BBB: No reason specifically for not posting more. I absolutely know nothing about TV's or any extensive mod's. And really don't want to learn. That's DH's dept. I can post about campgrounds....














, and just love to talk about PETS. And just other general info. that may apply. So everything is okay here.

Thanks sunny


----------



## mswalt (Sep 14, 2004)

GoldenMom,

I missed it too and I read quite a few threads. (Don't add to many as I don't know much about the subjects, but do like to read them).

Don't let anyone's post get you down.

Keep listenin' and postin'

Mark


----------



## vern38 (Aug 18, 2003)

Got ya covered GoldenMom







Everyone don't be afraid to use the *Report *button at the bottom of a post or email me or a moderator. We all want to keep this a happy Outbacking family...

Vern


----------



## NDJollyMon (Aug 22, 2003)

Goldy....'let me at 'em!'

I didn't see the post yet either. I've been cramming for my National Registry test (EMT Refresher), and have been stuck at work for days.

I hope everything is better, but if not, you can always talk with me. That's what I'm here for...a friendly ear to listen.

That goes for everyone.


----------



## vdub (Jun 19, 2004)

Like wise... Didn't see it and terribly sorry for the oversight. Like Vern said "don't anyone hesitate to use the report button". We want to be nice and kind here. Not much is accomplished if we go to the dark side.


----------



## rennerbee (Jul 25, 2004)

Wow Golden, sorry to hear that you felt bad about something that was posted. I seemed to have missed it also.

I want to thank all of you for deeply confirming what I thought all along...that this bunch of moderators and members are the BEST!

I haven't posted as much lately because I also don't know about TV's, mechanics and such. Ok, i'll admit that it is also because a "friend" of mine told me that i'm "such a BOY!" when I mentioned the truck that I wanted... That offended me so much that I actually slowed down on the forum, stopped talking to my hubby about "man" stuff and started making sure that I put in the effort to "be a girl" again.

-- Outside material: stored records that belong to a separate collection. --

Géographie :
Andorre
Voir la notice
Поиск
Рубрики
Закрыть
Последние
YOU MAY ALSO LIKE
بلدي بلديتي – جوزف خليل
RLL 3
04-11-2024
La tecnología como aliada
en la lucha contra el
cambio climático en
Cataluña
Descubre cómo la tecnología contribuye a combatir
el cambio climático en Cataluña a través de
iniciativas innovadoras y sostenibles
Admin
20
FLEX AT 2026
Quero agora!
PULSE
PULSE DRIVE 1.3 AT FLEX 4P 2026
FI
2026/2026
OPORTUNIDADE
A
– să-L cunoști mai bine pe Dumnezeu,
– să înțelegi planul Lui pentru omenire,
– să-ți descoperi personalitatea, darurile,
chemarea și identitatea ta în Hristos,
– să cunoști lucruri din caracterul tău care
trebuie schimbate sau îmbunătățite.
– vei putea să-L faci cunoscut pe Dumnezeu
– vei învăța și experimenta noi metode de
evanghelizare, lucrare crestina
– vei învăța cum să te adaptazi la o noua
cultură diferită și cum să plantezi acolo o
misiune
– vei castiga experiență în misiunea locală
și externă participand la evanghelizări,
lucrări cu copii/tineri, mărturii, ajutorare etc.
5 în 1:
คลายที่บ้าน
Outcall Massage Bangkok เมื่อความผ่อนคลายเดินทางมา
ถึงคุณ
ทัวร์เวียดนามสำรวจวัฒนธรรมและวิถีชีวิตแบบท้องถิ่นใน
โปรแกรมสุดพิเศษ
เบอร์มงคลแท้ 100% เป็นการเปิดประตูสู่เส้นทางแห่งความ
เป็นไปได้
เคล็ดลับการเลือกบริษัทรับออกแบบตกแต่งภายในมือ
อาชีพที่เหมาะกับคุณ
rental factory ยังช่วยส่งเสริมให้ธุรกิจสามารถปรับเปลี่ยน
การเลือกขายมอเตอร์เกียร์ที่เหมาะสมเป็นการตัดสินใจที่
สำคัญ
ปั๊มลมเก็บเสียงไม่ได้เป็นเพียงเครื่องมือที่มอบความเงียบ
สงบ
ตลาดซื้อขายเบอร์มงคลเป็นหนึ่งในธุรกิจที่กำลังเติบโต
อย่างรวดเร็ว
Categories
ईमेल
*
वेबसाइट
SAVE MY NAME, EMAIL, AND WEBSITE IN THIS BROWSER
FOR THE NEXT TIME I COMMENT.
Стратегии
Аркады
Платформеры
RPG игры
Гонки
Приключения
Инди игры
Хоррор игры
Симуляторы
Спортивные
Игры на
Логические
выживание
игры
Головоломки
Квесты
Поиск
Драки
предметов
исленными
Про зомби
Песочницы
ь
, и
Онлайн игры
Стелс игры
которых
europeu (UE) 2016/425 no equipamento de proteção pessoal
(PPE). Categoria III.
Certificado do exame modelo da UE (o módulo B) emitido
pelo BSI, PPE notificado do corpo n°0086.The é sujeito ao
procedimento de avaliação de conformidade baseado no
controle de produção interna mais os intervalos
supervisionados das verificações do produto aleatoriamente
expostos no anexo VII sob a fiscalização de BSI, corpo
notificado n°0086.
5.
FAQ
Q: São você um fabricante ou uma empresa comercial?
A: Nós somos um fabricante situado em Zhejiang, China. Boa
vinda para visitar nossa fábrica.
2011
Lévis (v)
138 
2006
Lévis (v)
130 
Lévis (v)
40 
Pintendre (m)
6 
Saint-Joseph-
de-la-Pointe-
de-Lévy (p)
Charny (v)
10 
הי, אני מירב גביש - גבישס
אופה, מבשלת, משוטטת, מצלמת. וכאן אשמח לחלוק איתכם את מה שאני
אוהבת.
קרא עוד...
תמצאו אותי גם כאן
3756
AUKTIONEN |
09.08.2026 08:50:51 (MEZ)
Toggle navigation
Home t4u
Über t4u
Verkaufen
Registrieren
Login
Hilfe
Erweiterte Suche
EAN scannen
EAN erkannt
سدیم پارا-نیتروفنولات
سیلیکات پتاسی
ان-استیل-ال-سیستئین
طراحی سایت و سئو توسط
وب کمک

BTW-don't get me wrong...Boys are NOT bad (yeehaw







!), I just wanted to make sure that everyone remembered that I was/am still a woman!!!


----------



## KellerJames (Jan 19, 2004)

I echo JollyMon's post. "Lemme at um". I didn't see the post, but there's no room for that hear. I WOULD like to say that I don't always speak with total 'political correctness'. I also think that so much is lost in conversation if you can't hear tone of voice or see facial expressions. Something said in a 'tongue in cheek' manner can be taken in a way completely opposite of what was intended. If any of you ever feel that I have offended you, PLEASE, let me know. Politely, of course. I assure all of you good folks in hear that I don't set out to offend others (unless I pop over to the "other forum" to stir it up a little).









rennerbee, 
Don't worry about what your 'friend' said. I feel quite blessed that I married a woman that LOVES big Ford trucks and doesn't care who knows. I think of her as my "Mocho Little Bride". shy


----------



## summergames84 (Mar 6, 2004)

Golden Mom:
Sorry about the less than fun experience you had. I missed it too, as I've been out of state caring for my mother who had emergency surgery. (She is much better now and I'm home and back at work). Hey, I love to talk about my pets as well! I still can't figure out how to post pictures no matter how many times I read the instructions.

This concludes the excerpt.